As Chakotay and Janeway travel through the temporally-disjointed ship to enact this plan, Seska discovers their intent and decides to use the same plan to align the ship to her period, thus allowing her to control Voyager using knowledge from the future to assure she maintains control. She takes Chakotay and Janeway prisoner, but during Chakotay and Janeway's tour of the times on the ship, they have been able to convince most of the other crew to work against the Kazon and they are rescued. Chakotay injects the serum in the ship and it is realigned to his time period, with all individuals returning to their proper times. He finds he has ended up moments before the chronokinetic pulse is due to strike. He quickly orders Lt. Torres to blow out the ship's deflector, which prevents the interaction that caused the time fractures. Later, Chakotay and Janeway have dinner together, where Chakotay tells Janeway he cannot reveal why he ordered the deflector blown out due to the Temporal Prime Directive. He is surprised that Janeway knows of his cider stash, but Janeway refuses to answer, claiming she too is bound by the Temporal Prime Directive.

== Continuity ==
The following previous episodes specifically cover areas of Voyagers past that "Shattered" references:
- "Caretaker" - After Chakotay meets the younger Janeway and before confronting the incarcerated Maquis crew
- "Basics, Part II" - The Kazon, with Seska, control the starship Voyager
- "Macrocosm" - The ship is infested with a macrovirus
- "Scorpion" - Borg drones are aboard Voyager
- "Bliss" - The crew has succumbed to the Venus Flytrap creature
- "Bride of Chaotica!" - Paris' program is active in the Holodeck

== Reception ==
In 2015, Den of Geek suggested "Shattered" for a binge-watching guide that focused on Star Trek: Voyager episodes featuring time travel.

In 2017, Medium ranked "Shattered" as the 2nd best time travel story across the entire Star Trek franchise, noting it had a well-written story that provided a 'fun adventure'.

In 2018, CBR rated it the 16th best time travel story across the Star Trek franchise.

2018 and 2022 Georgia Democratic gubernatorial candidate Stacey Abrams, who has spoken at length about how the philosophy of Star Trek has shaped her personal and political beliefs, is a fan of episodes about "space-time anomalies," and this installment in particular.
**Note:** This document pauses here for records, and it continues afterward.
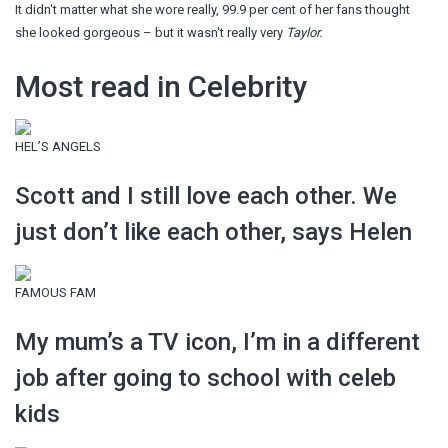
It didn't matter what she wore really, 99.9 per cent of her fans thought
she looked gorgeous – but it wasn't really very
Taylor.
Most read in Celebrity
HEL’S ANGELS
Scott and I still love each other. We
just don’t like each other, says Helen
FAMOUS FAM
My mum’s a TV icon, I’m in a different
job after going to school with celeb
kids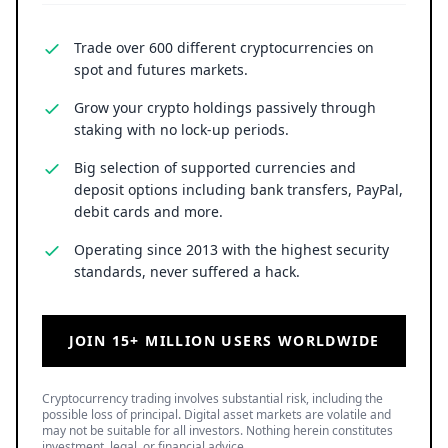
Trade over 600 different cryptocurrencies on
spot and futures markets.
Grow your crypto holdings passively through
staking with no lock-up periods.
Big selection of supported currencies and
deposit options including bank transfers, PayPal,
debit cards and more.
Operating since 2013 with the highest security
standards, never suffered a hack.
JOIN 15+ MILLION USERS WORLDWIDE
Cryptocurrency trading involves substantial risk, including the
possible loss of principal. Digital asset markets are volatile and
may not be suitable for all investors. Nothing herein constitutes
investment, legal, or financial advice.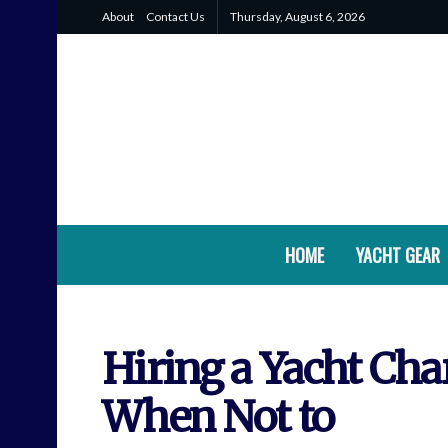
About
Contact Us
Thursday, August 6, 2026
HOME
YACHT GEAR
Hiring a Yacht Cha
When Not to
In 2019, a New York Times interview with Abrams about her love of Star Trek stated: "One of her favorite things is 'Shattered,' the 157th episode of Voyager, in which the ship goes through a temporal rift that tantalizingly splits it into different timelines." The article adds: "[Abrams] admires Captain Picard but reveres Admiral Janeway."

In 2021, The Digital Fix said this was a "good episode" and were happy with the cameos and time shifting.

==Releases and home media==
On December 21, 2004, this episode was released on DVD as part of a Season 7 boxset; Star Trek Voyager: Complete Seventh Season.